Bucky wakes up with the taste of metal in his mouth and the soft feeling of artificial fleece against his cheek. He can smell that Steve is with him before he's even fully conscious, and it's the only thing that stops him from coming up swinging in spite of the heaviness of his drugged limbs.

"Hey." Steve strokes a thumb gently over his rough cheek, must have known he was awake before Bucky did from the change in his breathing. Bucky figures he's lying with his head in Steve's lap, probably with his safe sweater between his face and coarse denim or worn sweatpants. "You with me?"

"I think so." Bucky's not entirely sure if it rolls off his dry tongue in English, but Steve seems to understand and kisses him lightly on the forehead as he slowly blinks himself awake. "Did I hurt her?"

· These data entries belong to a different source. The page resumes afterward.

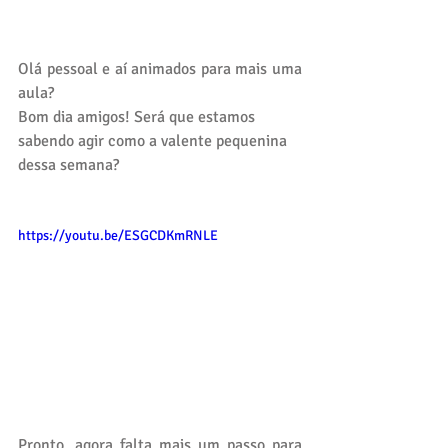
Olá pessoal e aí animados para mais uma 
aula?
Bom dia amigos! Será que estamos 
sabendo agir como a valente pequenina 
dessa semana?
https://youtu.be/ESGCDKmRNLE
Pronto, agora falta mais um passo para 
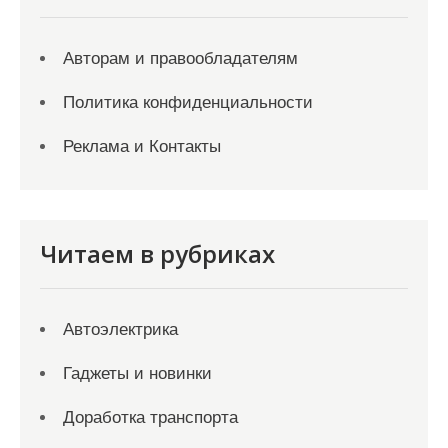
Авторам и правообладателям
Политика конфиденциальности
Реклама и Контакты
Читаем в рубриках
Автоэлектрика
Гаджеты и новинки
Доработка транспорта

"No, Buck. Dr Khan's fine. She said you pushed her out of the way and called security yourself." There's a note of sadness in his voice that Steve can't hide from Bucky, never could, and Bucky feels like he's a wrung out dishcloth. He's given for more than seventy years, he's not sure how much more he can give. "How are you feeling?"

"Tired."

_Like my whole theory of being born bad is shot to shit. Like the randomness of the universe is a lot fucking worse than deserving what happened to me. Like I'm always going to be part-Asset and I don't want to be. Like I can never escape what happened to me because it's part of me and I'm too tired to run away from myself anymore._

"Can we talk about it later?" Bucky croaks out, letting Steve help him into a sitting position and bring a cup of water to his lips. He's in his own bedroom, he realises belatedly, with his soft pink sweater over Steve's knees and his stuffed bear placed carefully within arm's reach. They must have carried him out of the therapist's office unconscious, he has no memory of getting here.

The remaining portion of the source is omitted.